Larantuka, Vox NTT-Kinerja Perusahaan Listrik Negara (PLN) rayon Flores Timur dinilai buruk oleh pelanggan layanan jasa listrik di Dusun Waitiu, Desa Bantala, Kecamatan Lewolema, Kabupaten Flores Timur (Fotim).

Rafael Gharu, salah satu pelanggan listrik di Dusun Waitiu kepada VoxNtt.com mengatakan gangguan meteran listrik di rumahnya terjadi sejak awal pemasangan pada bulan Oktober 2018.

Sejak saat itu sudah 2 kali petugas PLN datang untuk memperbaiki namun meteran listrik tetap mengalami gangguan.

“Sudah dua kali setiap kali isi ulang pulsa, saya harus mengontak pihak PLN dan petugas PLN sendiri yang mengisinya. Jadi memang sudah 2 kali petugas PLN datang untuk memperbaiki namun sampai saat ini meteran rumah saya tetap mengalami gangguan. Hal ini tentu menunjukan kinerja kerja yang buruk dari lembaga PLN Rayon Flotim” ungkap Rafael, selasa (18/12/2018) pagi.

Selain itu, Rafael juga menilai petugas PLN tidak sigap dan memperdayai pelanggan. Diceritakannya, pada Senin, 17 Desember 2017 sekitar pukul. 13.00 Wita, ia mendatangi kantor PLN Rayon Flotim bagian Unit Pelayanan Gangguan untuk memerikasa kembali meteran listrik di rumahnya.

Saat itu, petugas PLN pada Unit Pelayanan Gangguan menyarankannya untuk pulang dan menunggu petugas PLN di kediamannya. Namun sampai saat ini petugas PLN tidak ada yang datang memeriksa.

“Saya ke kantor PLN untuk meminta petugas PLN memeriksa meteran listrik.

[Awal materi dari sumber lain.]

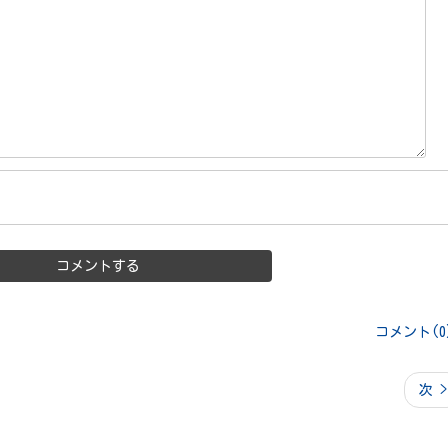
コメント(0
次 >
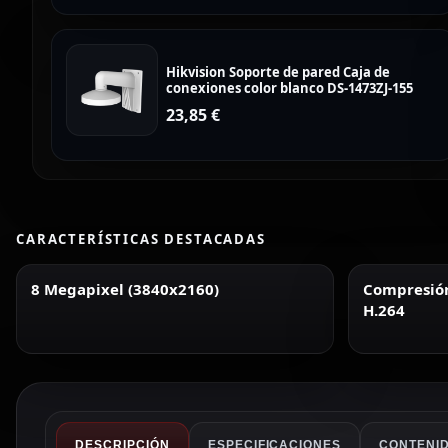
Hikvision Soporte de pared Caja de
conexiones color blanco DS-1473ZJ-155
23,85
€
CARACTERÍSTICAS DESTACADAS
8 Megapixel (3840x2160)
Compresión 
H.264
DESCRIPCIÓN
ESPECIFICACIONES
CONTENID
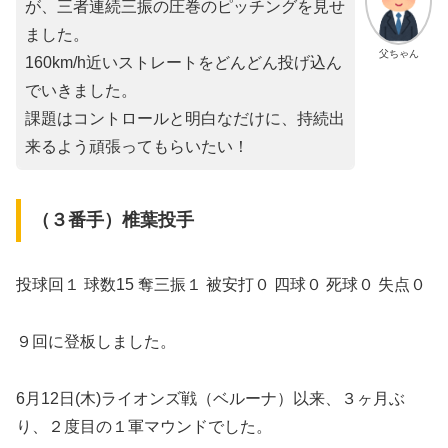
が、三者連続三振の圧巻のピッチングを見せ
ました。
父ちゃん
160km/h近いストレートをどんどん投げ込ん
でいきました。
課題はコントロールと明白なだけに、持続出
来るよう頑張ってもらいたい！
（３番手）椎葉投手
投球回１ 球数15 奪三振１ 被安打０ 四球０ 死球０ 失点０
９回に登板しました。
6月12日(木)ライオンズ戦（ベルーナ）以来、３ヶ月ぶ
り、２度目の１軍マウンドでした。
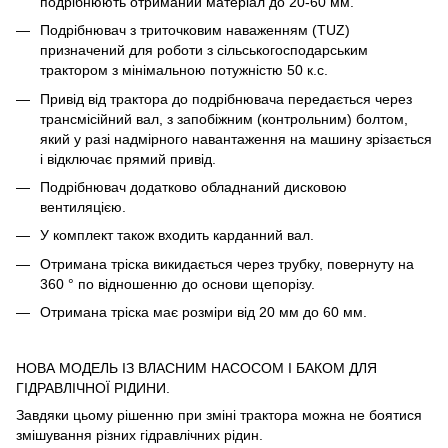
подрібнюють отриманий матеріал до 20-60 мм.
Подрібнювач з триточковим наваженням (TUZ)
призначений для роботи з сільськогосподарським
трактором з мінімальною потужністю 50 к.с.
Привід від трактора до подрібнювача передається через
трансмісійний вал, з запобіжним (контрольним) болтом,
який у разі надмірного навантаження на машину зрізається
і відключає прямий привід.
Подрібнювач додатково обладнаний дисковою
вентиляцією.
У комплект також входить карданний вал.
Отримана тріска викидається через трубку, повернуту на
360 ° по відношенню до основи щепорізу.
Отримана тріска має розміри від 20 мм до 60 мм.
НОВА МОДЕЛЬ ІЗ ВЛАСНИМ НАСОСОМ І БАКОМ ДЛЯ
ГІДРАВЛІЧНОЇ РІДИНИ.
Завдяки цьому рішенню при зміні трактора можна не боятися
змішування різних гідравлічних рідин.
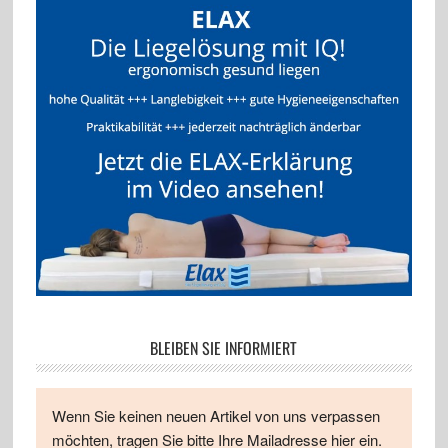
BLEIBEN SIE INFORMIERT
Wenn Sie keinen neuen Artikel von uns verpassen
möchten, tragen Sie bitte Ihre Mailadresse hier ein.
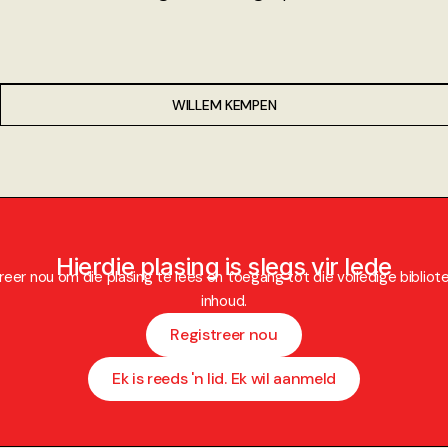
WILLEM KEMPEN
Hierdie plasing is slegs vir lede
reer nou om die plasing te lees en toegang tot die volledige bibliot
inhoud.
Registreer nou
Ek is reeds 'n lid. Ek wil aanmeld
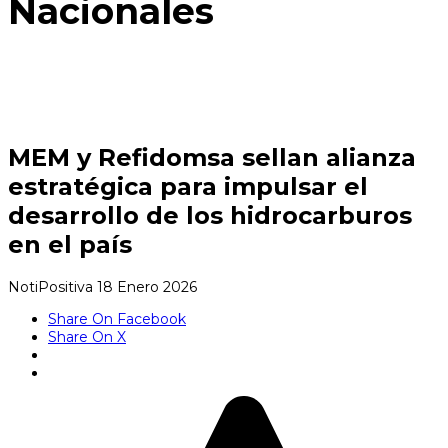
Nacionales
MEM y Refidomsa sellan alianza
estratégica para impulsar el
desarrollo de los hidrocarburos
en el país
NotiPositiva
18 Enero 2026
Share On Facebook
Share On X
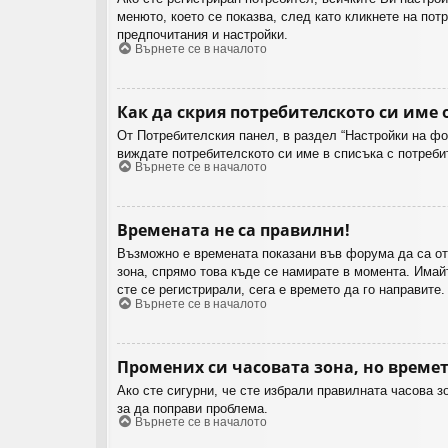
менюто, което се показва, след като кликнете на по
предпочитания и настройки.
Върнете се в началото
Как да скрия потребителското си име 
От Потребителския панел, в раздел “Настройки на ф
виждате потребителското си име в списъка с потреби
Върнете се в началото
Времената не са правилни!
Възможно е времената показани във форума да са от 
зона, спрямо това къде се намирате в момента. Имайт
сте се регистрирали, сега е времето да го направите.
Върнете се в началото
Промених си часовата зона, но времет
Ако сте сигурни, че сте избрали правилната часова 
за да поправи проблема.
Върнете се в началото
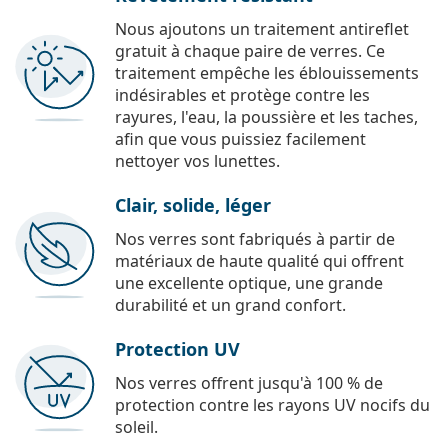
Nous ajoutons un traitement antireflet
gratuit à chaque paire de verres. Ce
traitement empêche les éblouissements
indésirables et protège contre les
rayures, l'eau, la poussière et les taches,
afin que vous puissiez facilement
nettoyer vos lunettes.
Clair, solide, léger
Nos verres sont fabriqués à partir de
matériaux de haute qualité qui offrent
une excellente optique, une grande
durabilité et un grand confort.
Protection UV
Nos verres offrent jusqu'à 100 % de
protection contre les rayons UV nocifs du
soleil.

Petugas pada unit pengaduan kemudian menghubungi petugas di lapangan Waibalun dan menyuruh saya untuk segera pulang menunggu petugas di rumah sebab katanya petugas di lapangan berada di Waibalun jadi pasti akan lebih dahulu di rumah. Jadi saya pulang cepat-cepat ke rumah. Tapi sampai hari ini tidak ada satupun petugas yang datang memeriksa meteran” tutur Rafael kecewa.

Usai mendengar pengeluhan tersebut VoxNtt.com sekitar pukul 09. 57 menghubungi Fajar Mane selaku Kepala Unit Jaringan PLN via WhatsApp. Wartawan juga menghubungi Fransiskus Roja, Manager PLN Rayon Larantuka melalui telepon seluler dengan mengirimkan beberapa data lengkap pelanggan, foto meteran, dan deskripsi gangguan pada meteran, namun hingga berita ini dirilis, tidak ada satupun petugas PLN yang turun memeriksa meteran.

Keluhan tentang kinerja yang buruk oleh PLN Rayon Flotim juga disampaikan oleh beberapa pelanggan jasa layanan listrik di dusun Waitiu kepada VoxNtt.com.

Hasil investigasi VoxNtt.com Selasa, (18/12/2018) mencatat sebanyak 6 pelanggan atau 6 titik meteran rumah yang mengalami gangguan arus listrik yang tidak stabil.

Pelanggan tersebut atas nama: 1) Ladislaus Petara Wekin, 2) Siprianus Ipir, 3) Yohanes Sogen, 4) Lambertus Liko Hurint, 5) Blasius Koten, dan 6)Sebastianus Soge Koten.